* Required action
Copy every line of the entries that has the string "will" in it.

[Saved entries]
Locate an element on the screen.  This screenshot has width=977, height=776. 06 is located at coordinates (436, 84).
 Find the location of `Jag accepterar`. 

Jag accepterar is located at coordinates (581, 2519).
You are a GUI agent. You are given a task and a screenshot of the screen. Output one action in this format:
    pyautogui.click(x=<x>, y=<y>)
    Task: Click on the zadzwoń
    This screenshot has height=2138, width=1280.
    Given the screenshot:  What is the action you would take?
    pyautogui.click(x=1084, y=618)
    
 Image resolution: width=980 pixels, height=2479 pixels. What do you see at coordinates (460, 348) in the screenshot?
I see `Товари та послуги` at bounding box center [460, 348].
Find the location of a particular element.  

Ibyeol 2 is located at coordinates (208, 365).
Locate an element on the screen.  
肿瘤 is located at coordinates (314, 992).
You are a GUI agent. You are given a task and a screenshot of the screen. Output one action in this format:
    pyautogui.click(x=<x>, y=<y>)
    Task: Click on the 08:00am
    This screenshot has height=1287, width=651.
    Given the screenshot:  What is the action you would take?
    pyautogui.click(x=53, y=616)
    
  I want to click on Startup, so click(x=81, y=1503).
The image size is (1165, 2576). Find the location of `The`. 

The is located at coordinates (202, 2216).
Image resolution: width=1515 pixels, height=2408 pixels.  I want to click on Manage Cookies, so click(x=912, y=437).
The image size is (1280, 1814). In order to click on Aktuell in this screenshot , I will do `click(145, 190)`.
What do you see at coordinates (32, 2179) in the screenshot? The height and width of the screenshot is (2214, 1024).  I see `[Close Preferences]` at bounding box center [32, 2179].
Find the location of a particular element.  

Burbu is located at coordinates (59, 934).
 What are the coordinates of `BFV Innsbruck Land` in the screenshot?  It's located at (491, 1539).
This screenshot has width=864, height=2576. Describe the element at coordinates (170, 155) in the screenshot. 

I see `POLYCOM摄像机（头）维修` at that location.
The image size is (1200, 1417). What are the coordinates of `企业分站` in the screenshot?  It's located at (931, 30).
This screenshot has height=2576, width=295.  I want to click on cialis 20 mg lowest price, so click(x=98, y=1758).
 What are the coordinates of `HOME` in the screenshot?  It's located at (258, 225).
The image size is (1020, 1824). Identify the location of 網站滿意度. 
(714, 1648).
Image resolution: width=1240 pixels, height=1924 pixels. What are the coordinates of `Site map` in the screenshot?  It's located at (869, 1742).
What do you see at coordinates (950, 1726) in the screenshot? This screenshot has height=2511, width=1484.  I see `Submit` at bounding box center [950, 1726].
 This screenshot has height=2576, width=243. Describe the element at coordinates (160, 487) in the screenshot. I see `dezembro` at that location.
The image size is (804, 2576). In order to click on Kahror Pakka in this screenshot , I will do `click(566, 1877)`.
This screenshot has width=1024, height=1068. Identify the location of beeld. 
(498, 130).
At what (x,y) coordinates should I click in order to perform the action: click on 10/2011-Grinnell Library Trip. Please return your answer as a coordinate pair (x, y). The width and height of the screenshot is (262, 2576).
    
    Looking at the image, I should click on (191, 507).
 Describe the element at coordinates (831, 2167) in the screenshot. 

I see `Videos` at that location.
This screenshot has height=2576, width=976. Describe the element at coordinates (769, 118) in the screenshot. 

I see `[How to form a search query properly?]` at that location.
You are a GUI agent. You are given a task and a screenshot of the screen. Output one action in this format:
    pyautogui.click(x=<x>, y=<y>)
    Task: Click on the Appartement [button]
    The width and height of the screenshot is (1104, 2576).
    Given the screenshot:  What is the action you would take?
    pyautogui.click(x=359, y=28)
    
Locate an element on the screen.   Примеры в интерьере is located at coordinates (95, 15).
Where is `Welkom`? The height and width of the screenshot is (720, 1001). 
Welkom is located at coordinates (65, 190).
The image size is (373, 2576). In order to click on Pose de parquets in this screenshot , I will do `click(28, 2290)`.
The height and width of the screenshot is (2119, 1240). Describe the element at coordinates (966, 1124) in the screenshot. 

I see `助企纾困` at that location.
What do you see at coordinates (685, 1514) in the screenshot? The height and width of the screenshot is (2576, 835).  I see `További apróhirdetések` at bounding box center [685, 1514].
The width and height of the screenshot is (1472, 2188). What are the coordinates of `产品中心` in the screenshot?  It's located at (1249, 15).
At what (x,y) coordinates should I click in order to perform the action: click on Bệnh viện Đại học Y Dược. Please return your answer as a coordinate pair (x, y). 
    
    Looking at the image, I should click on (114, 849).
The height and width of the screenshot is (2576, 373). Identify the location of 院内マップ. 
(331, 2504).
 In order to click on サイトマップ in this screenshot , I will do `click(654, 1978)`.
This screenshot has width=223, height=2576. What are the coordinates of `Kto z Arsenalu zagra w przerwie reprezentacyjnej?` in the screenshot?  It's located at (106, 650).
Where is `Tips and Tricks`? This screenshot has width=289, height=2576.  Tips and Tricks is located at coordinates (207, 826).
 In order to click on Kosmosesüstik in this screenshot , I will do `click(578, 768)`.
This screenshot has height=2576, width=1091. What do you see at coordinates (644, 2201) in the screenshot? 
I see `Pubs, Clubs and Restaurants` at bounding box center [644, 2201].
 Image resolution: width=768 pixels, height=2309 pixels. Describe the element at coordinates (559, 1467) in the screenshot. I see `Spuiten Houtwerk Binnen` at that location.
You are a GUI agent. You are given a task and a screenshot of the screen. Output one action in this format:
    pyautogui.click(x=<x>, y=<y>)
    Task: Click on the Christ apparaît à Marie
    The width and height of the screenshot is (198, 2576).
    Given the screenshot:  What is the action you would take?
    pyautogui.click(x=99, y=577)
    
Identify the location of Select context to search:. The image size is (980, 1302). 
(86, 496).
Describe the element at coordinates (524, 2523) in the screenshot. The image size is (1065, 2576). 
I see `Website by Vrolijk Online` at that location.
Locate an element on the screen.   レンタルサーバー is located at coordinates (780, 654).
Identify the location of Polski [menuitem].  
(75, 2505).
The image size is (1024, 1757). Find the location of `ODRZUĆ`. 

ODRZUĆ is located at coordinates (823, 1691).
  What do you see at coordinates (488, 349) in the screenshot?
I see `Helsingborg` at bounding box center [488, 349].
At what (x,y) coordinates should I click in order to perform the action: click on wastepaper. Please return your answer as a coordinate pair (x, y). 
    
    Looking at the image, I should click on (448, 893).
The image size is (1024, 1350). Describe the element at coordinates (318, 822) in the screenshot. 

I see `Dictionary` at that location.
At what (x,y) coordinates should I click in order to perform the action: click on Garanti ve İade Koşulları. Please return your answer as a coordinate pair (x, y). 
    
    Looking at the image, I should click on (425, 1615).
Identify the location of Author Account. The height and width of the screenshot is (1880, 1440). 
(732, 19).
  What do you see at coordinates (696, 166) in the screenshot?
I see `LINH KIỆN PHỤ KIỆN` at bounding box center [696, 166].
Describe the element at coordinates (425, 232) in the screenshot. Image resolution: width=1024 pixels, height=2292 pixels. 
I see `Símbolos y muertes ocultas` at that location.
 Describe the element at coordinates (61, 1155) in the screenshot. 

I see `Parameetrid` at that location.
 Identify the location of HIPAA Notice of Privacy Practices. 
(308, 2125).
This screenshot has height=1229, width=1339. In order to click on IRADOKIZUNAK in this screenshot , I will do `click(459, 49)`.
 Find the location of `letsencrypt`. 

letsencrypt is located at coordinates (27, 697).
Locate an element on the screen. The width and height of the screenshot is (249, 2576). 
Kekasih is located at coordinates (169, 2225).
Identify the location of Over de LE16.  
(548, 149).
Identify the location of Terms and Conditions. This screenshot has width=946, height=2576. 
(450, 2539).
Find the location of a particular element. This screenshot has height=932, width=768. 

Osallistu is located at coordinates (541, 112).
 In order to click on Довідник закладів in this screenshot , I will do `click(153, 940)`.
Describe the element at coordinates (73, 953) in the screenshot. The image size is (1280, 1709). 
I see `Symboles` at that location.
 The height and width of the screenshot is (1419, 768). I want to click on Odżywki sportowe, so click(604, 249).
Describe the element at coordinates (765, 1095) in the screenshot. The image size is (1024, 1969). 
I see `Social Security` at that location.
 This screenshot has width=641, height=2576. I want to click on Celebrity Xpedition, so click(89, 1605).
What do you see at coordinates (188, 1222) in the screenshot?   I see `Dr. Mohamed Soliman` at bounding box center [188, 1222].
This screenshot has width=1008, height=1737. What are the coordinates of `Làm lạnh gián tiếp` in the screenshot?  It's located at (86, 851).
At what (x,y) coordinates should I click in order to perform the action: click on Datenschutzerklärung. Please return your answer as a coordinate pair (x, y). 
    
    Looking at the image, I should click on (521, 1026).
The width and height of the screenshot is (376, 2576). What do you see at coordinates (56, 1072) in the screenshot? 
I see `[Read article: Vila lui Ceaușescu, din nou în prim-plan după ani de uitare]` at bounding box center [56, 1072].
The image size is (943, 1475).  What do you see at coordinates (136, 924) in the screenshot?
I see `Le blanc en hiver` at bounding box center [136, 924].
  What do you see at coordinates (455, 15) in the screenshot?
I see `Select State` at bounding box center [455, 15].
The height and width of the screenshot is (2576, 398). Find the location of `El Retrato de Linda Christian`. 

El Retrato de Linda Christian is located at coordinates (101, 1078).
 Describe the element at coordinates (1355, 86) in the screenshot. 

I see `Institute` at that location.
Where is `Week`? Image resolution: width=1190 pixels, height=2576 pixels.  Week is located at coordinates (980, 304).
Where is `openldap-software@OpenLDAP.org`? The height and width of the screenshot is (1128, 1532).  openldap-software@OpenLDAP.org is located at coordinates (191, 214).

* Solution to this exercise
The image size is (1280, 1814). In order to click on Aktuell in this screenshot , I will do `click(145, 190)`.
The image size is (804, 2576). In order to click on Kahror Pakka in this screenshot , I will do `click(566, 1877)`.
The image size is (373, 2576). In order to click on Pose de parquets in this screenshot , I will do `click(28, 2290)`.
 In order to click on サイトマップ in this screenshot , I will do `click(654, 1978)`.
 In order to click on Kosmosesüstik in this screenshot , I will do `click(578, 768)`.
This screenshot has height=1229, width=1339. In order to click on IRADOKIZUNAK in this screenshot , I will do `click(459, 49)`.
 In order to click on Довідник закладів in this screenshot , I will do `click(153, 940)`.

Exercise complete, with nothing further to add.